PTG, a new antineoplastic epipodyphyllotoxin

PTG, a new antineoplastic epipodyphyllotoxin

P J Creaven et al. Clin Pharmacol Ther. 1975 Aug.

Abstract

The pharmacology of 4'-demethylepipodophyllotoxin 9-(4,6-0-thenylidene-beta-D-glucopyranoside) PTG, a new anticancer drug, is reported. Six patients with advanced cancer were treated with PTG (67 mg/m2 of body surface area intravenously) specifically labeled with tritium as the first dose of a weekly x 6 course. Recovery of drug in the urine was 44.49 +/- 8.2% of the administered dose in 72 hr, of which 78.7 +/- 5.1% was metabolite. Recovery in the feces was 0 to 10.05% in 4 patients.
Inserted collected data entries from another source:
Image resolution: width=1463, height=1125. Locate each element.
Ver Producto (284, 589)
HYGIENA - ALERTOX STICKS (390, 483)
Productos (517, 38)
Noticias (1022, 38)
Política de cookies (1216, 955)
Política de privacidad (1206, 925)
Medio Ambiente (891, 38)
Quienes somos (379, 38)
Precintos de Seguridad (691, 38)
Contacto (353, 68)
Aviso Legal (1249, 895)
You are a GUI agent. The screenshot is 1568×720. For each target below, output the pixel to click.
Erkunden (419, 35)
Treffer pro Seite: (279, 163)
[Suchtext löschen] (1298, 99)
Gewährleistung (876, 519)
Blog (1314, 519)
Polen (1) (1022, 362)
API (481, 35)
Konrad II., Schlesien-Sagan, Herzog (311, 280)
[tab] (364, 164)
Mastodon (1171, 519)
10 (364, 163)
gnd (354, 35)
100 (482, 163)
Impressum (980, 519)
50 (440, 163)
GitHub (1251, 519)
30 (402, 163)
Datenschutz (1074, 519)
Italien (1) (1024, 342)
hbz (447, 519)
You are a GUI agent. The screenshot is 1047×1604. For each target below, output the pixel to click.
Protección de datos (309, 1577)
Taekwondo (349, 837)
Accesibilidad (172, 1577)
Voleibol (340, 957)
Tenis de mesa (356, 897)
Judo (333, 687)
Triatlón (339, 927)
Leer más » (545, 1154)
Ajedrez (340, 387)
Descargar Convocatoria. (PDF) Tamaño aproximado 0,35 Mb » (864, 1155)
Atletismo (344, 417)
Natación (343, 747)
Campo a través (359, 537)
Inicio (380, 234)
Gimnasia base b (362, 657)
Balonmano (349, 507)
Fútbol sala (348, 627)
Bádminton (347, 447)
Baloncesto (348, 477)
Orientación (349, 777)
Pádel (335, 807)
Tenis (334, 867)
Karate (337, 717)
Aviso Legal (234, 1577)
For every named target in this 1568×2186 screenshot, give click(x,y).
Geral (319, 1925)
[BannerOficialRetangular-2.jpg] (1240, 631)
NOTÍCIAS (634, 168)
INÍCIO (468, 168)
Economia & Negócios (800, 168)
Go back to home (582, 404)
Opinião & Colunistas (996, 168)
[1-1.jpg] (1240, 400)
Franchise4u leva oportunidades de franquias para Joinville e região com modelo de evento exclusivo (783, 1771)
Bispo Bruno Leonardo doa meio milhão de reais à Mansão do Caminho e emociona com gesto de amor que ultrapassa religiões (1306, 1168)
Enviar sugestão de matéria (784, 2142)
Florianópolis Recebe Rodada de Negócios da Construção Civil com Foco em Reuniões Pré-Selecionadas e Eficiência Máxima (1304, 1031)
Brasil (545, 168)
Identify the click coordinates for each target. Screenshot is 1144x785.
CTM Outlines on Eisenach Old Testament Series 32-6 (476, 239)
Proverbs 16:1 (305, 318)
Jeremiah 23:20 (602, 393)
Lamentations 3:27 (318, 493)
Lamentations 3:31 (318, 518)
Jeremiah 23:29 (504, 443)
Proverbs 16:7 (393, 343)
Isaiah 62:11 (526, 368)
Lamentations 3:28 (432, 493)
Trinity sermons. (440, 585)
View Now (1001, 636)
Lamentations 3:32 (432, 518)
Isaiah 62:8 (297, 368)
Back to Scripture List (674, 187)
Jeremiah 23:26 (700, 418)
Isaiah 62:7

Plasma decay fitted the equation Cp = Ae(-alphat) + Be(-betat) + Ce(-gammat) by nonlinear least-squares regression. Mean values for the parameters (after infusion) were A 14.3 +/- 5.5, B 9.66 +/- 3.98, C 2.44 +/- 1.33 mug/ml; alpha 2.05 +/- 1.25, beta 0.26 +/- 0.15, gamma 0.038 +/- 0.016 hr(-1). Levels of drug in the cerebrospinal fluid (CSF) were less than 1% of plasma levels in 3 patients at 24 hr after treatment and 27% in 1 patient who had had brain surgery and brain radiotherapy. Four of 4 patients considered evaluable for toxicity (greater than 2 consecutive weekly doses) developed leukopenia (WBC les than 5,000/mm3). Mean nadir of WBC was 3,600/mm3. The most marked leukopenia (WBC, 2,300/mm3) was seen in the patient with the longest terminal phase plasma half-life (38.5 hr). Two of 5 patients evaluable for response received clinical benefit (1 laryngeal carcinoma, 1 histiocytic lymphoma). It is concluded that PTG has a long terminal phase half-life (11-38.5 hr), is largely metabolized, and does not penetrate the normal blood-brain barrier.